Thomas Hallberg
- Country (sports): Sweden
- Residence: Stockholm, Sweden
- Born: 1 August 1940 (age 84) Stockholm, Sweden
- Plays: Right-handed

Singles
- Career record: 0–4
- Career titles: 0

Grand Slam singles results
- French Open: 2R (1962)
- US Open: 1R (1962, 1963, 1964)

Doubles
- Career record: 0–1
- Career titles: 0

Mixed doubles

Grand Slam mixed doubles results
- Wimbledon: 2R (1963)

= Thomas Hallberg =

Swedish tennis player

Dag Thomas Hallberg (born 1 August 1940) is a former tennis player and administrator from Sweden.

==Tennis career==
Hallberg represented Sweden in the 1961 Europe Zone final against Italy. In the doubles rubber he partnered with Jan-Erik Lundqvist and lost in four sets to Nicola Pietrangeli and Orlando Sirola. In the final singles rubber, he played against Fausto Gardini and lost in straight sets.

Hallberg made his Grand Slam debut in 1962 at the French Open and after receiving a bye in the first round, lost in the second round to Roy Emerson.

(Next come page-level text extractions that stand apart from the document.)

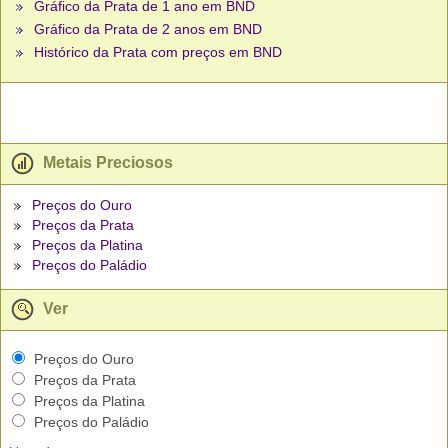
Gráfico da Prata de 1 ano em BND
Gráfico da Prata de 2 anos em BND
Histórico da Prata com preços em BND
Metais Preciosos
Preços do Ouro
Preços da Prata
Preços da Platina
Preços do Paládio
Ver
Preços do Ouro
Preços da Prata
Preços da Platina
Preços do Paládio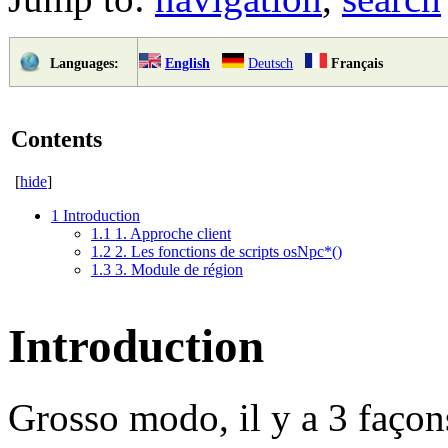
English
Deutsch
Français
Languages:
Contents
[
hide
]
1
Introduction
1.1
1. Approche client
1.2
2. Les fonctions de scripts osNpc*()
1.3
3. Module de région
Introduction
Grosso modo, il y a 3 façon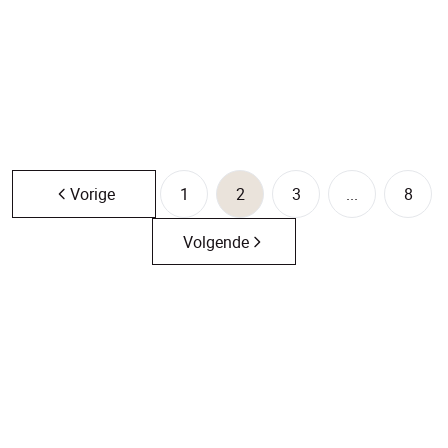
€ 195.000
1
1
114
m²
1
Vorige
1
2
3
...
8
Volgende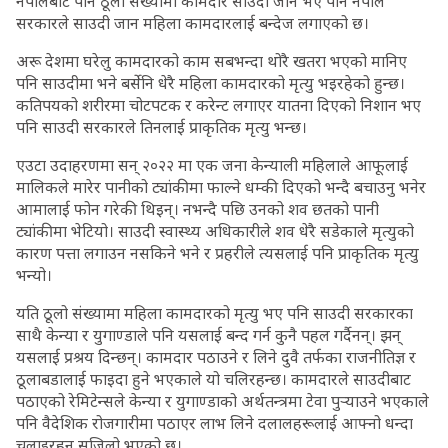
नेपालबाट पनि ठूलो संख्यामा कामदार साउदी जाने भए पनि नेपाल
सरकारले साउदी जान महिला कामदारलाई बन्देज लगाएको छ।
अरू देशमा घरेलु कामदारको काम सबभन्दा थोरै खतरा भएको मानिए
पनि साउदीमा भने बर्सेनि धेरै महिला कामदारको मृत्यु भइरहेको हुन्छ।
कतिपयको शरीरमा चोटपटक र करेन्ट लगाएर यातना दिएको निशान भए
पनि साउदी सरकारले तिनलाई प्राकृतिक मृत्यु भन्छ।
एउटा उदाहरणमा सन् २०२२ मा एक जना केन्याली महिलाले आफूलाई
मालिकले मारेर पानीको ट्यांकीमा फाल्ने धम्की दिएको भन्दै बचाउनु भनेर
आमालाई फोन गरेकी थिइन्। नभन्दै पछि उनको शव छतको पानी
ट्यांकीमा भेटियो। साउदी स्वास्थ्य अधिकारीले शव धेरै सडेकाले मृत्युको
कारण पत्ता लगाउन नसकिने भने र प्रहरीले त्यसलाई पनि प्राकृतिक मृत्यु
भन्यो।
यति ठूलो संख्यामा महिला कामदारको मृत्यु भए पनि साउदी सरकारका
साथै केन्या र युगाण्डाले पनि यसलाई बन्द गर्न कुनै पहल गर्दैनन्। झन्
यसलाई प्रश्रय दिन्छन्। कामदार पठाउने र लिने दुवै तर्फका राजनीतिज्ञ र
ठूलाबडालाई फाइदा हुने भएकाले यो चलिरहन्छ। कामदारले साउदीबाट
पठाएको रेमिटेन्सले केन्या र युगाण्डाको अर्थतन्त्रमा टेवा पुर्‍याउने भएकाले
पनि वैदेशिक रोजगारीमा पठाएर लाभ लिने दलालहरूलाई आफ्नो धन्दा
चलाइरहन सजिलो भएको छ।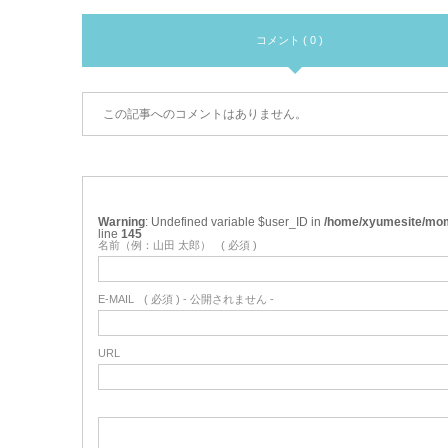
コメント ( 0 )
この記事へのコメントはありません。
Warning
: Undefined variable $user_ID in
/home/xyumesite/mom
line
145
名前（例：山田 太郎）
( 必須 )
E-MAIL
( 必須 ) - 公開されません -
URL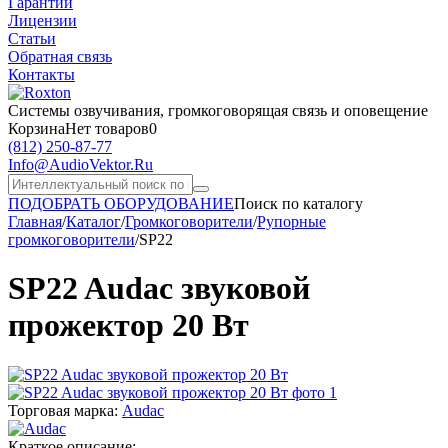
Гарантии
Лицензии
Статьи
Обратная связь
Контакты
Системы озвучивания,
громкоговорящая связь и оповещение
Корзина
Нет товаров
0
(812)
250-87-77
Info@AudioVektor.Ru
ПОДОБРАТЬ ОБОРУДОВАНИЕ
Поиск по каталогу
Главная
/
Каталог
/
Громкоговорители
/
Рупорные
громкоговорители
/
SP22
SP22 Audac звуковой
прожектор 20 Вт
Торговая марка:
Audac
Краткое описание: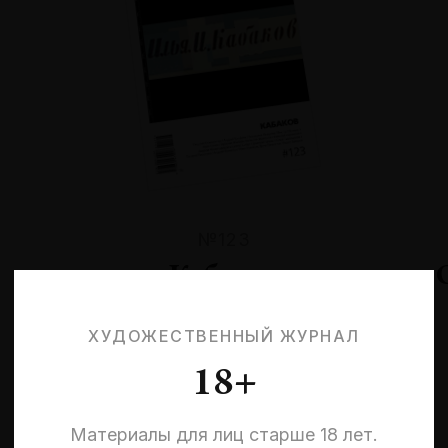
№123
Кабаков
ХУДОЖЕСТВЕННЫЙ ЖУРНАЛ
18+
Материалы для лиц старше 18 лет.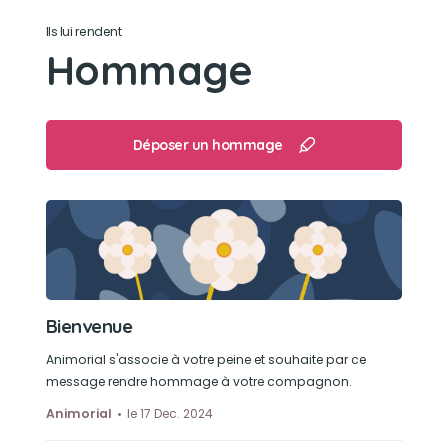
Ils lui rendent
S’est grand siestes dans son fauteuil
Hommage
Déposer un hommage
Bienvenue
Animorial s'associe à votre peine et souhaite par ce
message rendre hommage à votre compagnon.
Animorial
le 17 Dec. 2024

He also played at the 1962, 1963 and 1964 US Opens, losing in the first round on each occasion.

Hallberg's one tournament victory was at the 1962 Kassel Open in Germany when he beat the Hungarian player, Istvan Sikorski, 6–2, 6–1 in the final.

Hallberg joined the International Tennis Federation in 1984 as director of men's tennis before becoming director of the Davis Cup, a position he held until his retirement in 2000.